Nothing has been more satisfying than growing and using fresh herbs. The flavor is something I never experienced before I started using them. I’ve had fun being introduced to herbs I never used before like Sage, which is now my favorite! I love coming up with ideas on how to incorporate them into dishes and which herbs go well together. Herbs really are easy to grow too, and I’ve had good success growing them in containers.
Over the past few years I’ve tried a few things and have settled into a routine of harvesting that seems to work fairly well. I don’t have a particular time frame, instead I make sure conditions are right and watch for the herbs to be ready.
- Conditions Make a Huge Difference
- Harvest after herbs have had a few days regular watering or raining so they are not too dry
- Make sure they are harvested without any moisture on the leaves! So after dew has evaporated
- Early morning after dew has evaporated but before heat of afternoon drys them out is best. That way they retain oils but aren’t wet.
- When the Herb is Ready
- Leaves are showing good color. Remove any yellowed leaves
- Leaves are medium in size. Small-medium leaves have higher concentration of oils than larger leaves.

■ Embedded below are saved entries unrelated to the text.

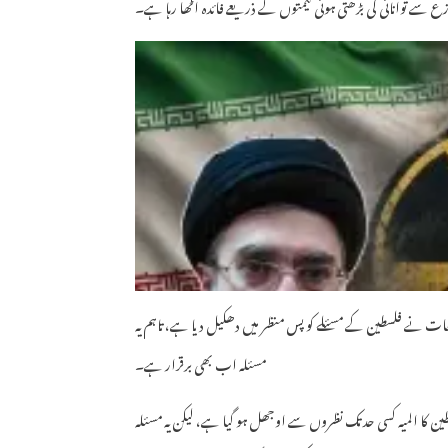
ازع سے توانائی کی بڑھتی ہوئی قیمتوں کے ذریعے فائدہ اٹھا رہا ہے۔
اقعات نے فلسطین کے مسئلے کو پس منظر میں دھکیل دیا ہے، تاہم یہ
مسئلہ اب بھی برقرار ہے۔
ن کا المیہ کسی حد تک نظروں سے اوجھل ہو گیا ہے، لیکن یہ مسئلہ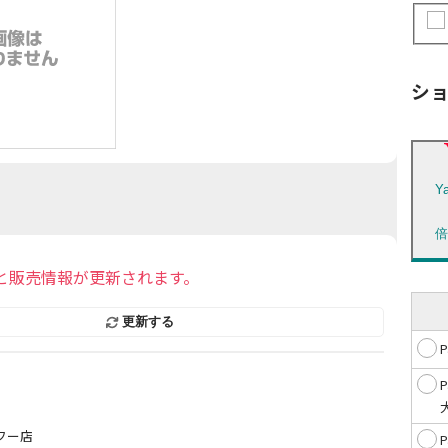
シ
Y
と販売情報が更新されます。
更新する
フー店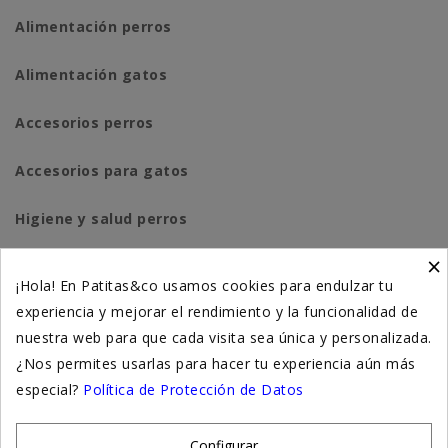
Alimentación perros
Alimentación gatos
Accesorios perros
Accesorios para gatos
Higiene y salud perros
×
Higiene y salud gatos
¡Hola! En Patitas&co usamos cookies para endulzar tu
experiencia y mejorar el rendimiento y la funcionalidad de
Suplementación natural
nuestra web para que cada visita sea única y personalizada.
Otros
¿Nos permites usarlas para hacer tu experiencia aún más
especial?
Política de Protección de Datos
Nuestras tiendas
Configurar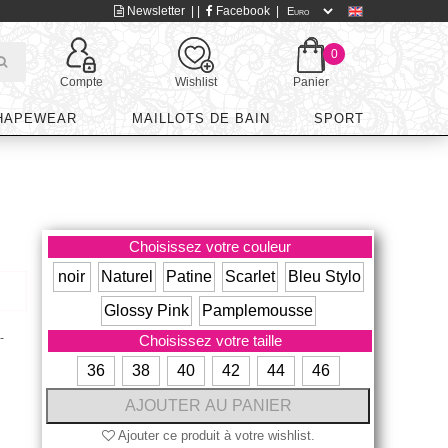
Newsletter
| |
Facebook
|
0
Compte
Wishlist
Panier
HAPEWEAR
MAILLOTS DE BAIN
SPORT
Choisissez votre couleur
noir
Naturel
Patine
Scarlet
Bleu Stylo
Glossy Pink
Pamplemousse
-
Choisissez votre taille
36
38
40
42
44
46
Ajouter ce produit à votre wishlist.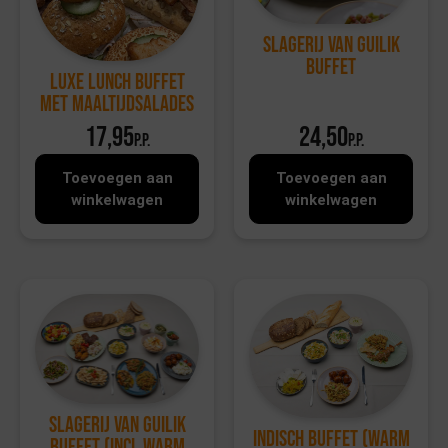
Slagerij Van Guilik
Buffet
Luxe Lunch Buffet
met Maaltijdsalades
17,95
24,50
p.p.
p.p.
Toevoegen aan
Toevoegen aan
winkelwagen
winkelwagen
Slagerij van Guilik
Indisch buffet (warm
Buffet (incl warm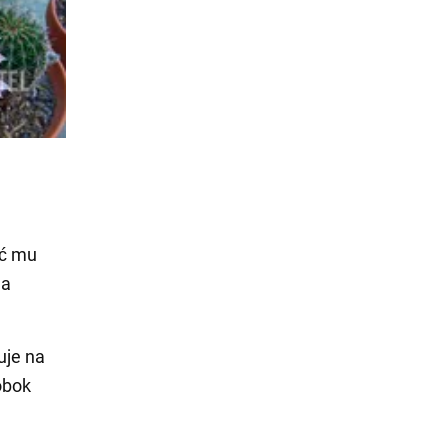
yć mu
na
uje na
obok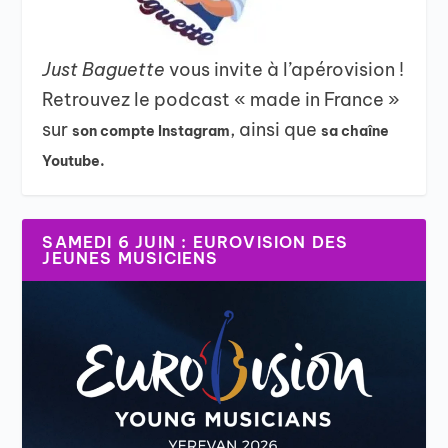
Just Baguette
vous invite à l’apérovision !
Retrouvez le podcast « made in France »
sur
, ainsi que
son compte Instagram
sa chaîne
Youtube.
SAMEDI 6 JUIN : EUROVISION DES
JEUNES MUSICIENS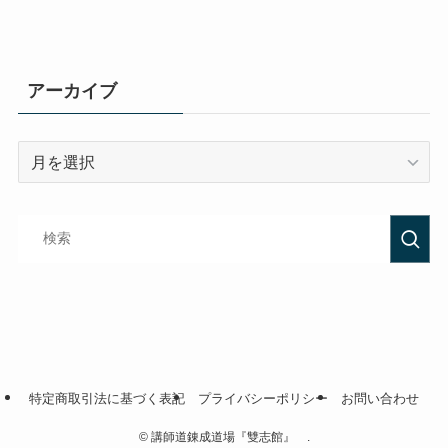
アーカイブ
特定商取引法に基づく表記
プライバシーポリシー
お問い合わせ
©
講師道錬成道場『雙志館』 .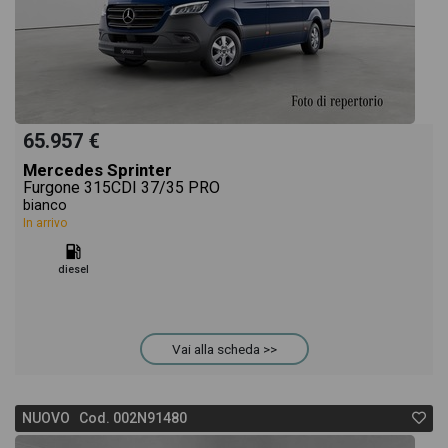
65.957 €
Mercedes Sprinter
Furgone 315CDI 37/35 PRO
bianco
In arrivo
diesel
Vai alla scheda >>
NUOVO Cod. 002N91480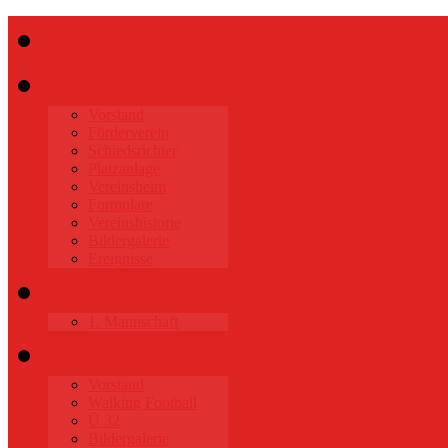
Start
Verein
Vorstand
Förderverein
Schiedsrichter
Platzanlage
Vereinsheim
Formulare
Vereinshistorie
Bildergalerie
Ereignisse
Senioren
1. Mannschaft
Alte Herren
Vorstand
Walking Football
Ü 32
Bildergalerie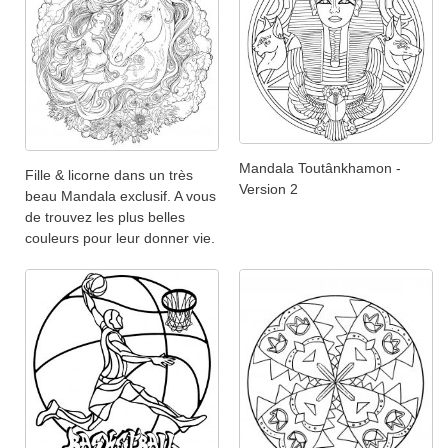
Mandala Toutânkhamon -
Fille & licorne dans un très
Version 2
beau Mandala exclusif. A vous
de trouvez les plus belles
couleurs pour leur donner vie.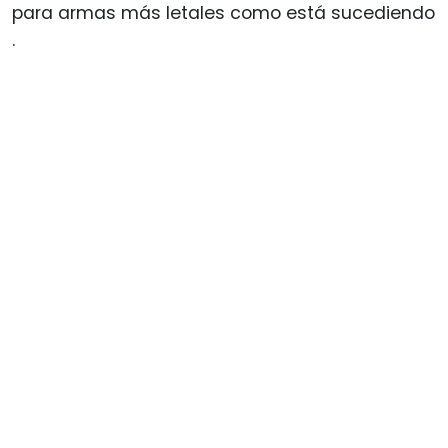
para armas más letales como está sucediendo
.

- There is enough on the stem to do a cutting and there are new leaves starting to bud.
- How to Harvest
- Either pick leaves off at their base or cut stems above a leaf pair to allow for regrowth
- Make sure to keep some leaves on the plant
- Brush off dirt but don’t rinse with water, you want them to stay dry
Drying Herbs I prefer to dry most of my herbs except Rosemary and Feverfew which I cut and use fresh when I need it. I find that these dried, yet, freshly-grown herbs have lots of flavor and are easy to keep and use!
- Preparing for Drying
- Remove leaves from stems
- Place spread out in a closed paper bag
- Mark date and type of herb
- Place or hang bag in a dry and dark location
- Dry for 1-2 months, store in glass containers with a lid after drying
Tips and Experience I used to dry the entire stem upside-down and remove leaves afterward. However I have since started to remove and dry the leaves themselves. It saves time and is less hassle. Some herbs I leave on the stem such as Thyme, since it is difficult to remove the leaves until they are dry. I also found no need to keep any part of the paper bag open, and now I fully enclose my herbs.
The key when drying is to keep the herbs spread out so as not to become moist and moldy. Then they dry slowly but completely in the dark environment over time, retaining all those nice oils! I know leaves in a paper bag doesn’t sound very fancy but it works very well. Be careful about drying them in your kitchen-My kitchen gets far too moist from cooking and the water heater, so I dry my herbs in our hallway closet 😉
So far growing in containers has been enough herb growth for me to harvest them every couple months. They stay around the same size this way and I still get enough to use. Having them in containers allows me to have them up on a table, making harvesting no problem at all! It’s also easy to keep everything in check such as mints without them taking over the yard. Herbs seem to do well with regular pruning, so in keeping them small, I tend to actively prune the whole plant. I harvest & bag them all at once and rotate out the ones that have dried into glass containers.
I truly enjoy working with herbs. They add so much to cooking, they are worth it even if you don’t do any other gardening!